The Corporation for National and Community Service came into being when President Clinton signed the National and Community Service Trust Act of 1993. Congress stated its expectations for the Corporation in this statement of its purpose (42 U.S.C. § 12501):
- meet the unmet human, educational, environmental, and public
safety needs of the United States, without displacing existing
- renew the ethic of civic responsibility and the spirit of
community throughout the United States;
- expand educational opportunity by rewarding individuals who
participate in national service with an increased ability to
pursue higher education or job training;
- encourage citizens of the United States, regardless of age,
income, or disability, to engage in full-time or part-time national
- reinvent government to eliminate duplication, support locally
established initiatives, require measurable goals for performance,
and offer flexibility in meeting those goals;
- expand and strengthen existing service programs with demonstrated
experience in providing structured service opportunities with
visible benefits to the participants and community;
- build on the existing organizational service infrastructure
of federal, state, and local programs and agencies to expand
full-time and part-time service opportunities for all citizens;
- provide tangible benefits to the communities in which national
service is performed.
To fulfill these purposes, the operations
of three entities came together to form the Corporation-ACTION
(the Federal Domestic Volunteer Agency), which operated service
programs dating back to the War on Poverty of the 1960s; the Commission
on National and Community Service, which began during President
Bush's administration; and the Office of National Service, a division
of the White House that shepherded the new national service legislation
into existence. These organizations came together in the Corporation
to offer programs providing service opportunities for Americans
of all ages and backgrounds. Together they promote the ethic of
service and help solve critical community problems in every state,
many Indian tribes, and most territories.
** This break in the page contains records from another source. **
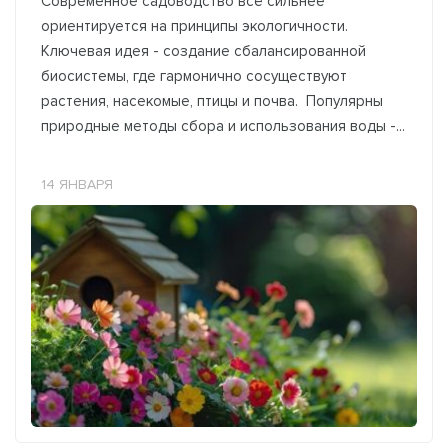
Современное садоводство всё сильнее
ориентируется на принципы экологичности.
Ключевая идея - создание сбалансированной
биосистемы, где гармонично сосуществуют
растения, насекомые, птицы и почва. Популярны
природные методы сбора и использования воды -...
14 ЯНВАРЯ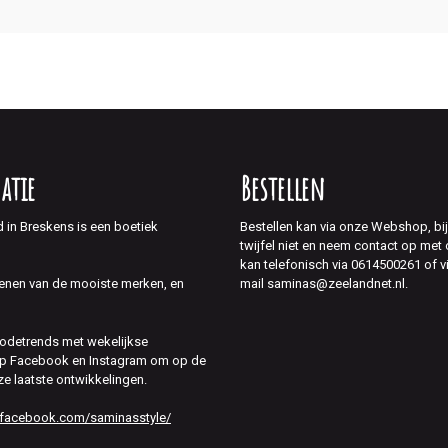
atie
Bestellen
d in Breskens is een boetiek
Bestellen kan via onze Webshop, bi
twijfel niet en neem contact op met
kan telefonisch via 0614500261 of v
mail saminas@zeelandnet.nl.
enen van de mooiste merken, en
modetrends met wekelijkse
 op Facebook en Instagram om op de
ze laatste ontwikkelingen.
.facebook.com/saminasstyle/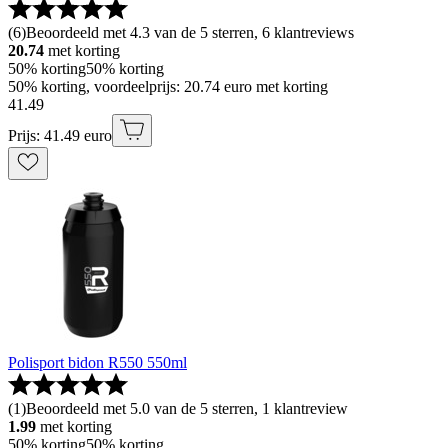
(
6
)
Beoordeeld met 4.3 van de 5 sterren, 6 klantreviews
20.74
met korting
50% korting
50% korting
50% korting, voordeelprijs: 20.74 euro met korting
41
.
49
Prijs: 41.49 euro
Polisport bidon R550 550ml
(
1
)
Beoordeeld met 5.0 van de 5 sterren, 1 klantreview
1.99
met korting
50% korting
50% korting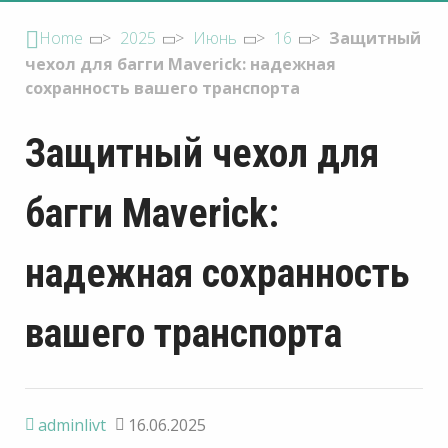
Home
>
2025
>
Июнь
>
16
>
Защитный
чехол для багги Maverick: надежная
сохранность вашего транспорта
Защитный чехол для
багги Maverick:
надежная сохранность
вашего транспорта
adminlivt
16.06.2025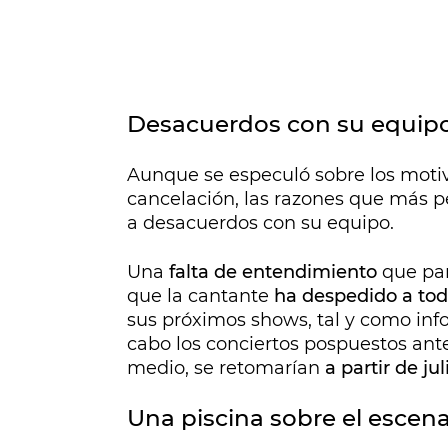
Desacuerdos con su equip
Aunque se especuló sobre los motivo
cancelación, las razones que más p
a desacuerdos con su equipo.
Una
falta de entendimiento
que par
que la cantante
ha despedido a tod
sus próximos shows, tal y como info
cabo los conciertos pospuestos ant
medio, se retomarían
a partir de jul
Una piscina sobre el escena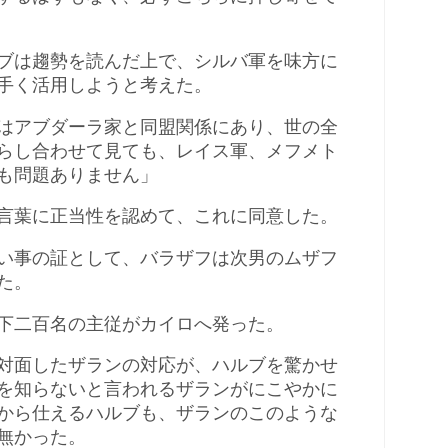
ブは趨勢を読んだ上で、シルバ軍を味方に
手く活用しようと考えた。
はアブダーラ家と同盟関係にあり、世の全
らし合わせて見ても、レイス軍、メフメト
も問題ありません」
言葉に正当性を認めて、これに同意した。
い事の証として、バラザフは次男のムザフ
た。
下二百名の主従がカイロへ発った。
対面したザランの対応が、ハルブを驚かせ
を知らないと言われるザランがにこやかに
から仕えるハルブも、ザランのこのような
無かった。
The Corporation organizes its programs into three streams of service:
Learn and Serve America supports and promotes service-learning in schools, universities, and communities. Through structured service activities that help meet community needs, nearly one million students from kindergarten through college improve their academic learning, develop personal skills, and practice responsible citizenship.
AmeriCorps is the national service program that engages thousands of Americans of all ages and backgrounds in full-time and sustained part-time community service, and provides education awards in return for such service.
- The National Senior Service Corps is a network of more than 500,000 people age 55 and older who participate in the Foster Grandparent Program, the Senior Companion Program, and the Retired and Senior Volunteer Program (RSVP). These programs tap the experience, skills, talents, and creativity of America's seniors.
Through Corporation-supported local programs and projects, more than a million committed participants, volunteers, and service corps members are working to address the nation's unmet, critical needs in the environment, education, public safety, and areas of human need.